A couple of days ago, I wrote about Liz Garbus’ documentary on Nina Simone, “The most important thing about a good documentary is the subject matter. If you are making a movie about the life and career of a singer, it helps if that singer has something special that makes an audience want to know more.” Straight Outta Compton is a “based on true events” fictional biopic, but what I said about the Simone movie holds here as well. N.W.A offer up a fascinating subject, and their place in music history is unquestioned.
I also noted that the best parts of What Happened, Miss Simone? were the concert sequences. And this holds true as well for Straight Outta Compton, as O’Shea Jackson Jr., Corey Hawkins, Jason Mitchell, Neil Brown Jr., and Aldis Hodge do great work on the screen while the real N.W.A comes through on the soundtrack. The movie comes to life during those scenes, and at times, Gray places the songs in a context that illuminates both the songs and the times.
But Gray relies too much on the impact of those songs, which overwhelm the picture. I don’t want to take this too far ... it is clear in Straight Outta Compton why the music was so popular. But ultimately, Straight Outta Compton is a fairly standard biopic, and to the extent it mirrors the actual N.W.A, that suggests either that Gray is too reserved artistically, or that N.W.A weren’t as revolutionary as they once seemed.
It’s not a question of how accurate the movie is ... well, that is a big question here, but I’ll put it off for a second. We see how the group forms, we see how they click (there is a wonderful scene early on where the joy the band feels as they make music is delightful), we see what happens on their big concert tour, we see them begin to break apart ... accurate? Perhaps, but it also follows the traditional pattern of a hundred other biopics.
Also, Ice Cube’s early solo career is given plenty of screen time. He was the first to breakaway, and there is some good drama to be taken from that situation. But Dr. Dre’s later split is only presented as important in the context of the group. Even as we get an impression of Suge Knight’s imposing presence, there is practically nothing about the G-Funk sound Dre perfected on The Chronic. Which is fine, this isn’t a movie about G-Funk. But Dre seems less important than Ice Cube because there is less drama in the enormous impact of Dre’s sound. In the movie, Suge Knight overwhelms Dre once Dre goes off on his own, because Suge Knight personifies drama.
And then there’s the question of accuracy. It’s more about what’s missing than any particular misrepresentation of what we do see ... some facts are fudged, but not in any serious way. But there is nothing about the treatment of women ... Dre’s history of violence against women is ignored, the lyrics that are presented as important are usually either expressions of Compton life or disses of other members of the band (as if the misogyny of so many of the lyrics isn’t worthy of attention), and almost every woman on the screen serves as background flesh for party scenes.

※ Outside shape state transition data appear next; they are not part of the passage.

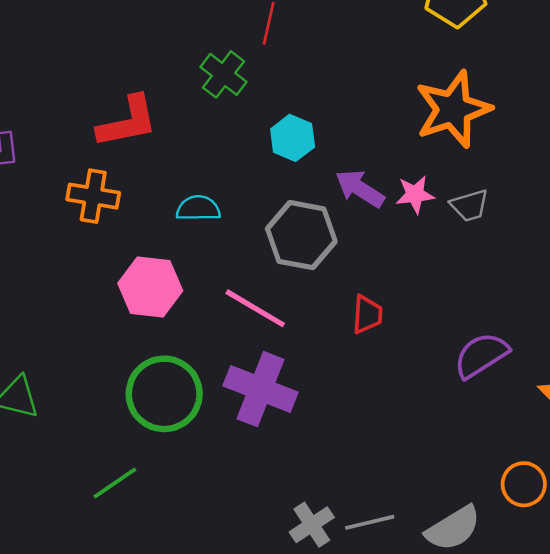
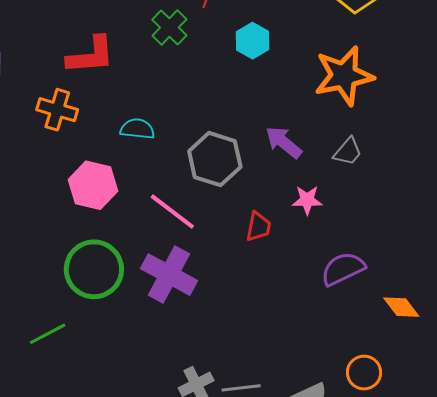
cyan hexagon: (293, 138) -> (253, 41), moved
purple arrow: (360, 189) -> (284, 142), moved
pink star: (415, 194) -> (307, 200), moved
gray trapezoid: (469, 205) -> (348, 152), turned -40

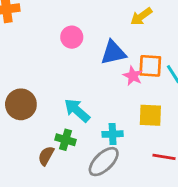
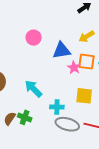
yellow arrow: (141, 16) -> (87, 36), moved
green cross: (65, 140) -> (25, 117), moved
gray ellipse: (104, 162) -> (67, 124), moved, turned 55

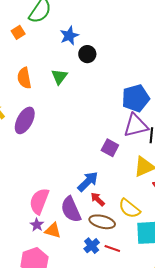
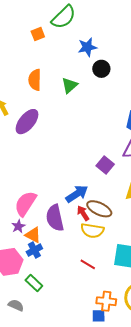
yellow semicircle: (129, 208) -> (92, 231), moved, turned -40
brown ellipse: (102, 222) -> (99, 209), moved
blue cross: (92, 246) -> (34, 250), moved

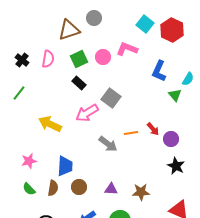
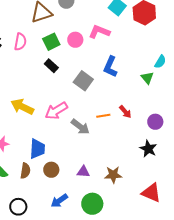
blue L-shape: (159, 71) -> (110, 67), moved
pink arrow: (87, 113) -> (56, 111), moved
purple circle: (171, 139) -> (155, 122), moved

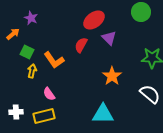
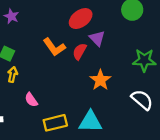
red semicircle: (81, 45) -> (79, 51), moved
orange L-shape: (54, 60) -> (54, 47), moved
yellow rectangle: (44, 116) -> (55, 123), moved

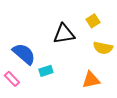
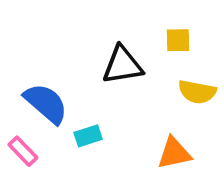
yellow square: (93, 21) -> (178, 40), turned 32

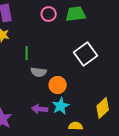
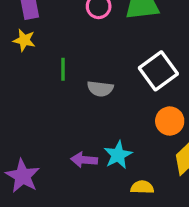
gray semicircle: (39, 72) -> (100, 89), moved
orange circle: (58, 85) -> (170, 121), moved

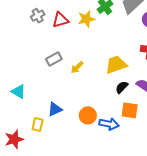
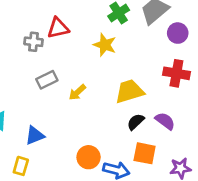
gray cross: (38, 16) -> (34, 42), moved, turned 32
yellow star: (86, 19) -> (105, 45), moved, turned 30
blue triangle: (55, 109) -> (35, 136), moved

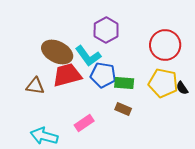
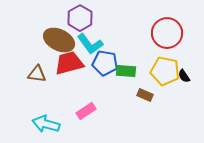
purple hexagon: (106, 30) -> (80, 18), moved
brown rectangle: (123, 109) -> (145, 95), moved

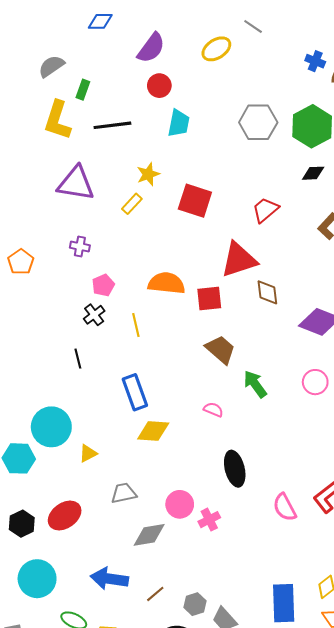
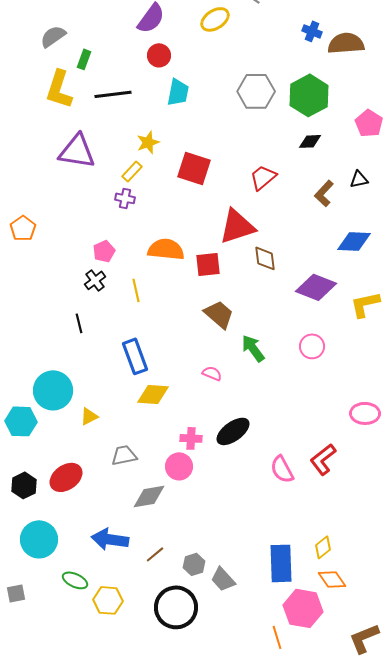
purple cross: (80, 247) -> (125, 198), moved
black ellipse: (235, 469) -> (233, 431), turned 68
pink cross: (209, 520) -> (191, 438), moved, turned 30

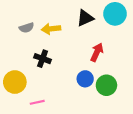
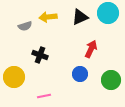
yellow arrow: (51, 29) -> (48, 17), moved
green circle: (106, 85) -> (111, 80), moved
pink line: (37, 102) -> (44, 96), moved

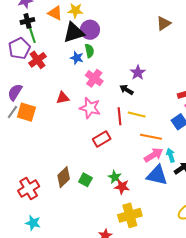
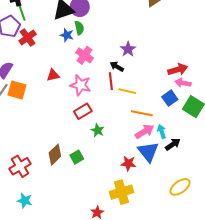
red line: (119, 116) -> (111, 81), moved
red rectangle: (102, 139) -> (83, 111), moved
blue triangle: (157, 175) -> (148, 152), turned 40
green star: (115, 177) -> (98, 130), moved
green square: (85, 180) -> (77, 157), turned 32
red star: (122, 187) -> (128, 163), moved

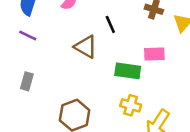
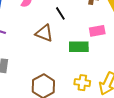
yellow cross: (131, 105) -> (82, 83), moved

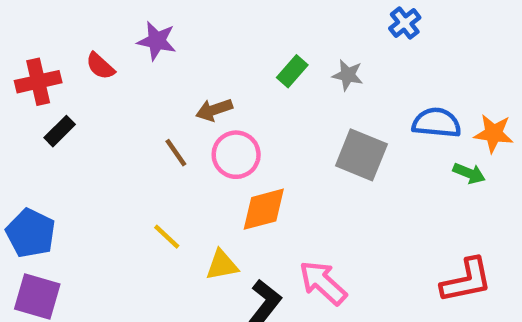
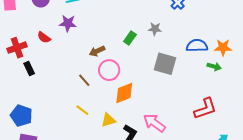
green rectangle: (292, 71) -> (130, 38), moved
black rectangle: (60, 131) -> (29, 69), turned -64
brown line: (176, 153) -> (84, 80), moved
red L-shape: (466, 280) -> (205, 109), moved

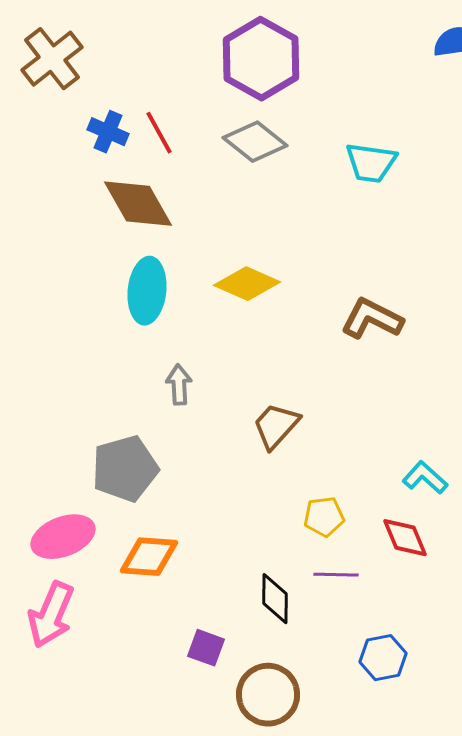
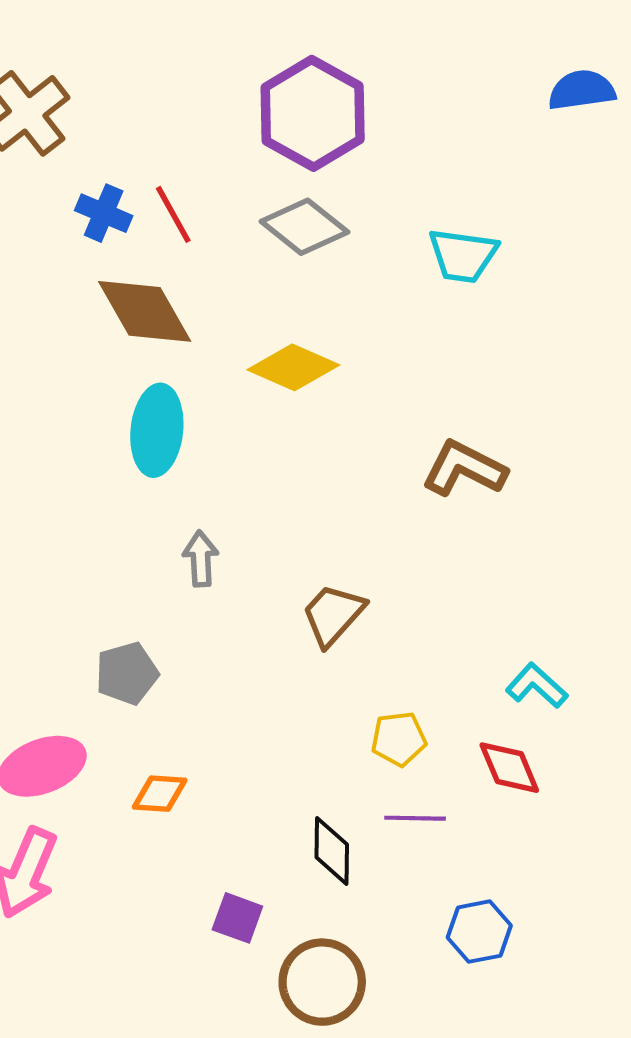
yellow diamond: (247, 284) -> (293, 367), moved
gray pentagon: (125, 469) -> (127, 673), size x0.7
orange diamond: (149, 557) -> (160, 794), size x0.7

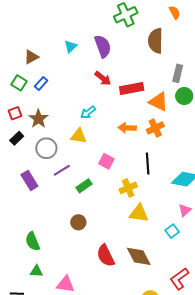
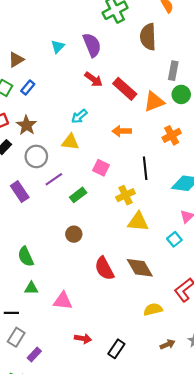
red rectangle: (132, 88) -> (125, 89), turned 55
orange triangle: (159, 102) -> (154, 102), turned -45
orange cross: (155, 128) -> (172, 135), moved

Straight Outta Compton gets plenty of things right, though. You have to look between the lines a bit, but the early scenes establish Eazy-E as a “real” gangsta and Ice Cube as almost middle-class. But the movie shows how no young black men can escape the institutional racism that surrounds them. Ice Cube is a great writer and a strong rapper, and the setup for his writing of the pivotal “Fuck Tha Police” is the best example of how the movie places the music in context.
Later, there is a concert scene that shows how volatile the song is:
In scenes like this, it’s mostly irrelevant how close to “real” events the film is. What matters is how “real” the film is in showing the emergence of a song, with context, in such a way that it still carries power almost 30 years later.
I should note I watched the original version, not the “director’s cut” that may fill in some of the blanks. What is left out matters, and keeps Straight Outta Compton from being a great film. But, on the level to which it seems to aspire, that of a standard biopic, it is successful. 7/10.